We find in the record 170 assignments of error, and these we have examined patiently, but we do not need to refer to them each separately, if for no other reason, because counsel have condensed the argument so that it is really only necessary to decide whether there was evidence sufficient to raise an issue of fact for the jury as to compliance with the terms of the will, which, of course, involves deciding whether the court below was correct in taking the case from the jury and entering judgment for the defendant.

We have carefully read all of the evidence and have reached in the main the same conclusion reached by the lower court.

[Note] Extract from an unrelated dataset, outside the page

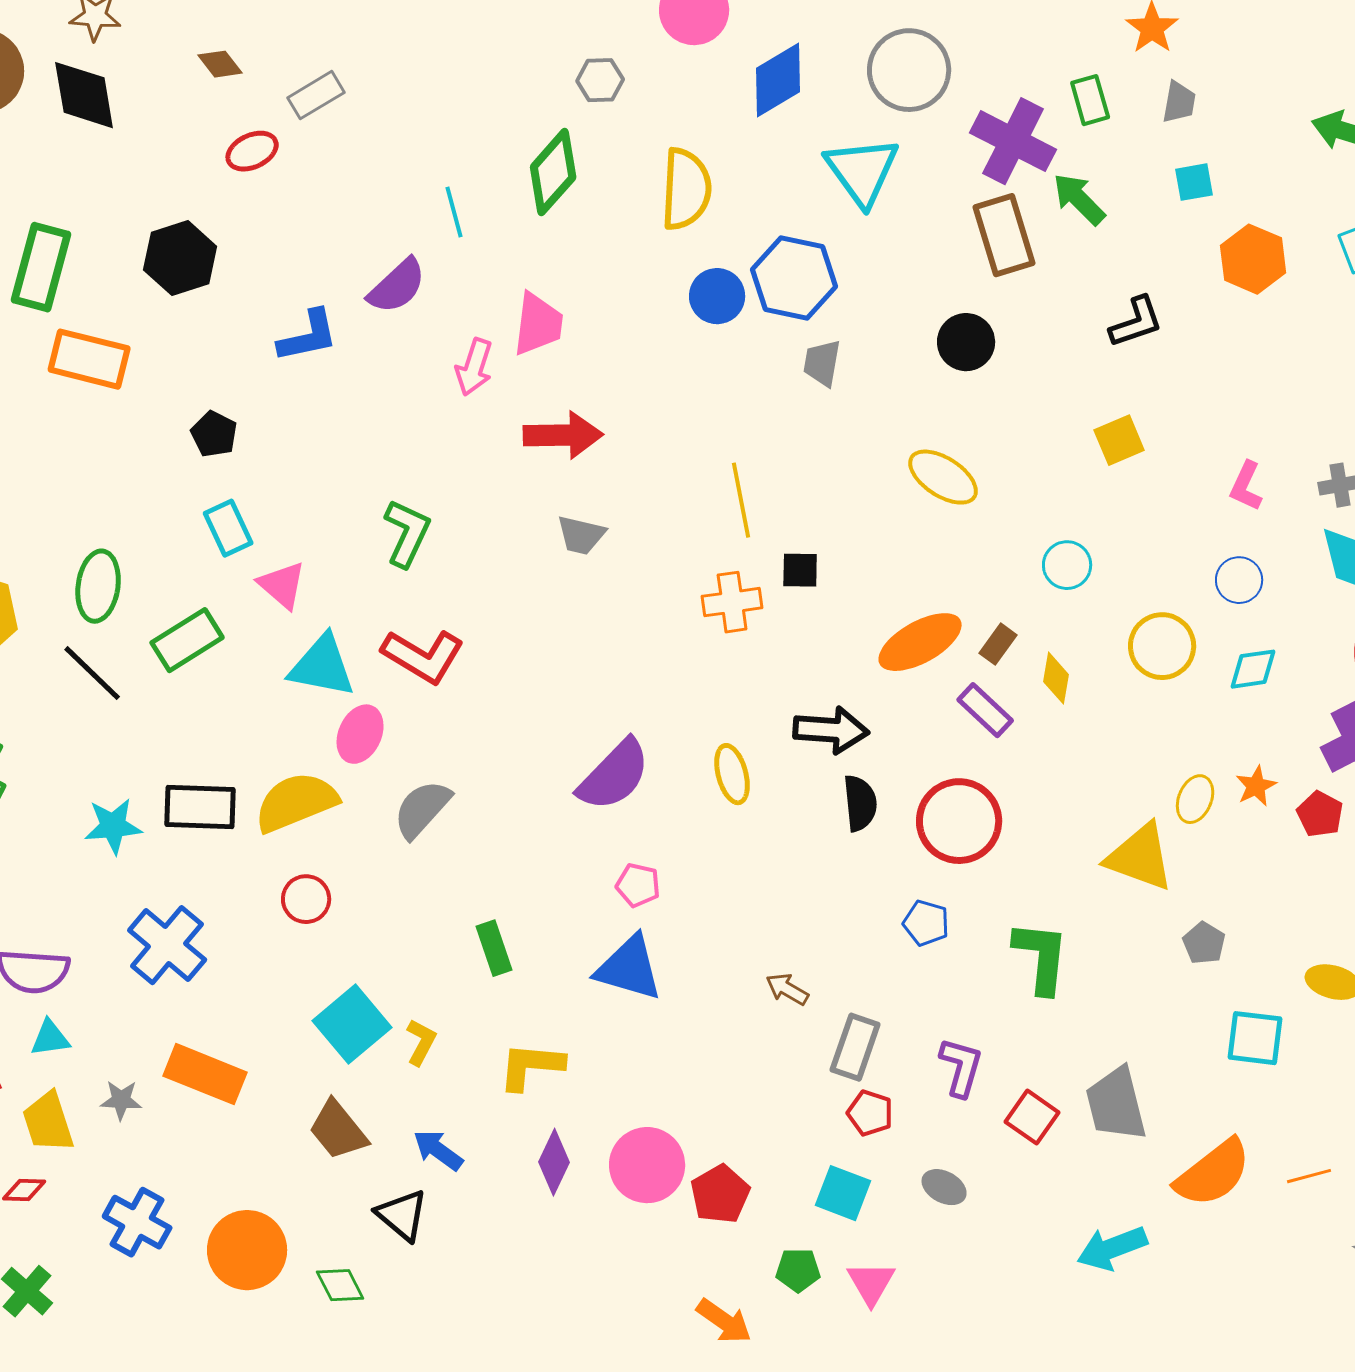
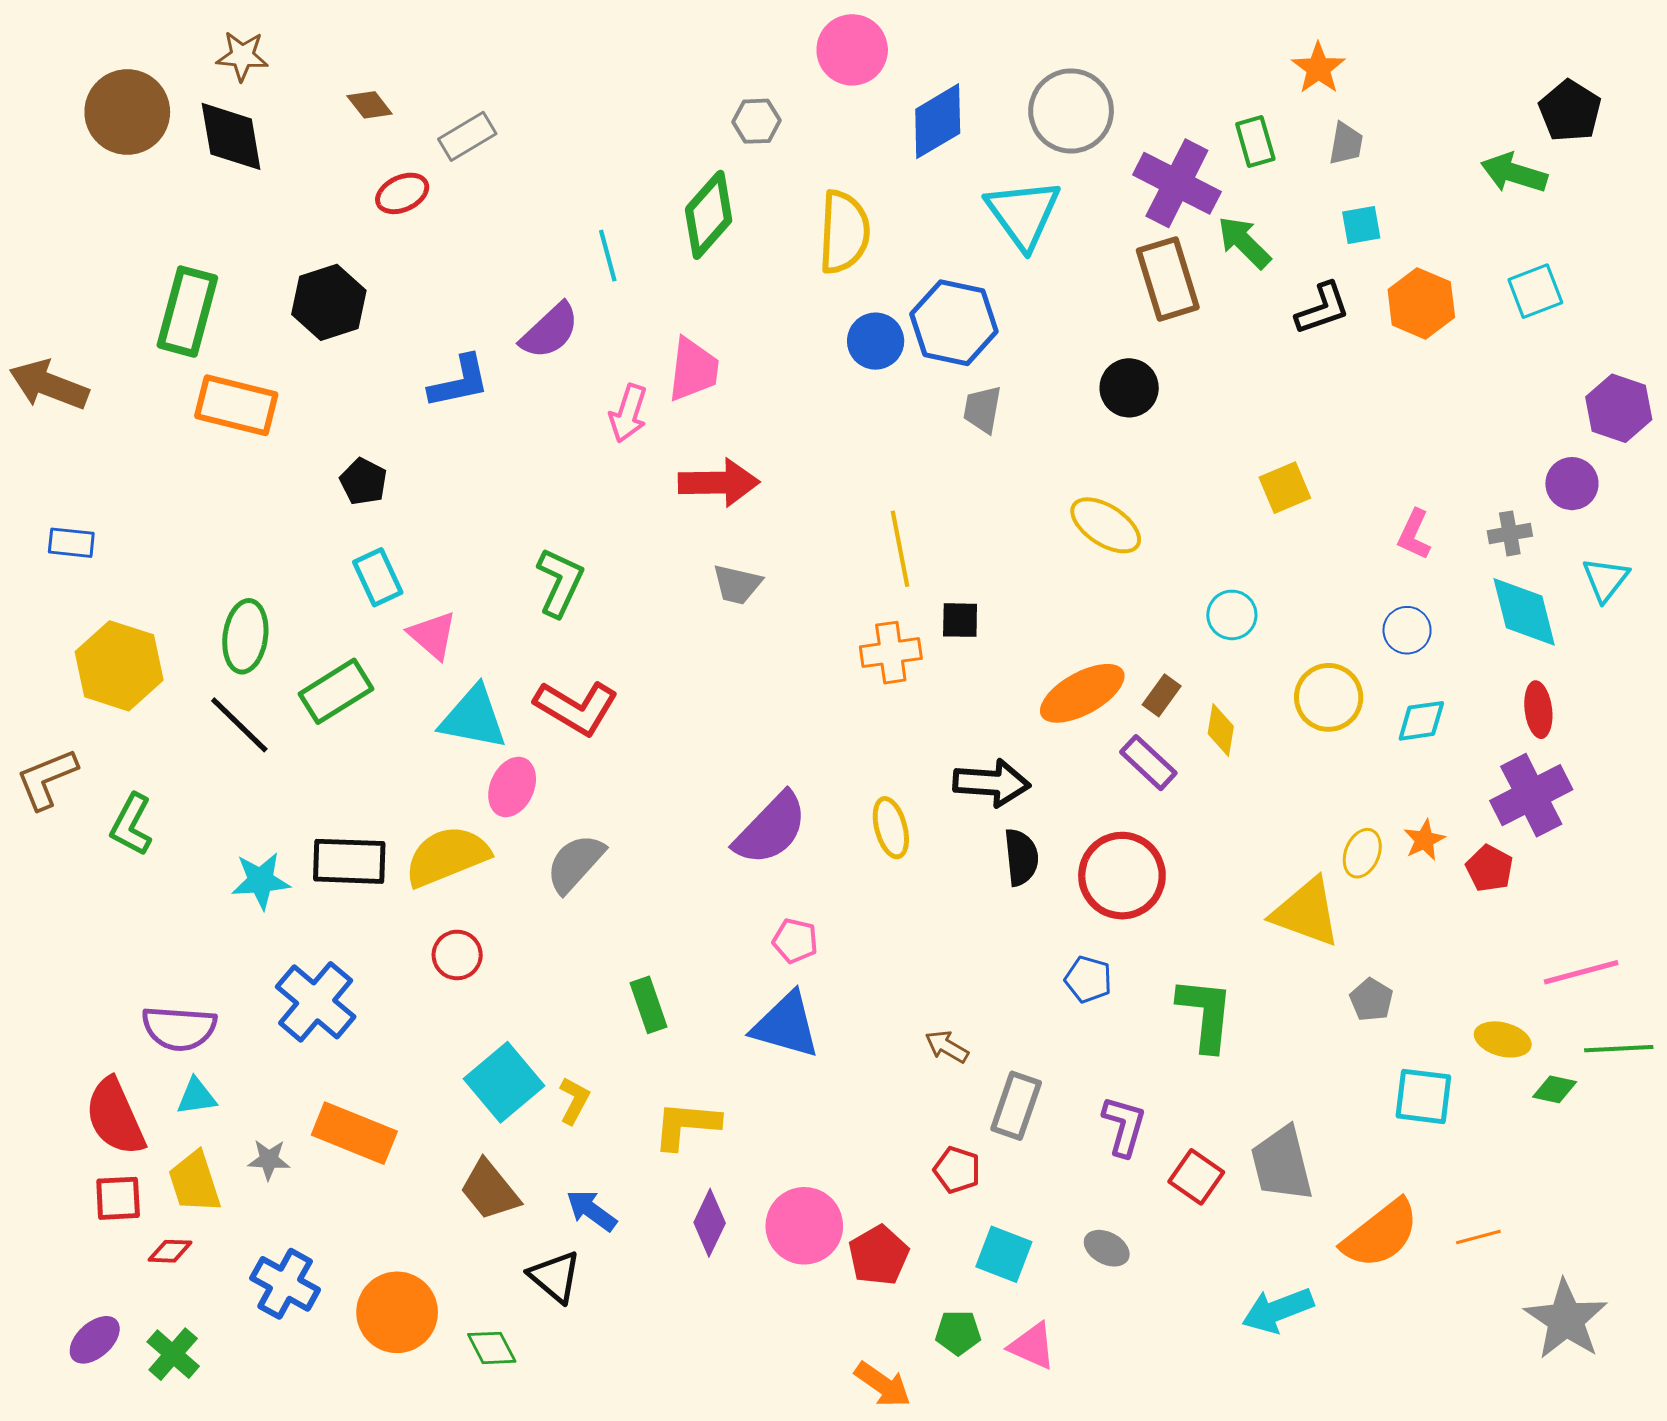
black L-shape: (1136, 322) -> (1323, 308), moved
red pentagon: (870, 1113) -> (957, 1170), moved
pink triangle: (871, 1283) -> (1032, 1346), turned -36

As we have already had occasion to say, the Thacher collection had been turned over by Mrs. Thacher to the Library of Congress many years prior to her death. She visited the Library on a number of occasions and inspected the arrangement of the different groups in the building. She therefore knew how the collection was arranged. Some ten years before her death the Librarian caused to be prepared a catalogue of the incunabula, as to which she expressed her enthusiastic approval. In her will carrying out a purpose she had previously expressed, she gave the collection to the United States on the conditions mentioned in her will. The conditions were that the collection should be maintained as an entirety and be designated as the “Collection of John Boyd Thacher,” and that the Librarian should prepare and publish with the approval of the executors a catalogue of the books, pamphlets, autographs, and documents, unless such catalogue had been previously prepared and published during her lifetime, and also that the safety of the collection should be preserved at all times in all proper ways.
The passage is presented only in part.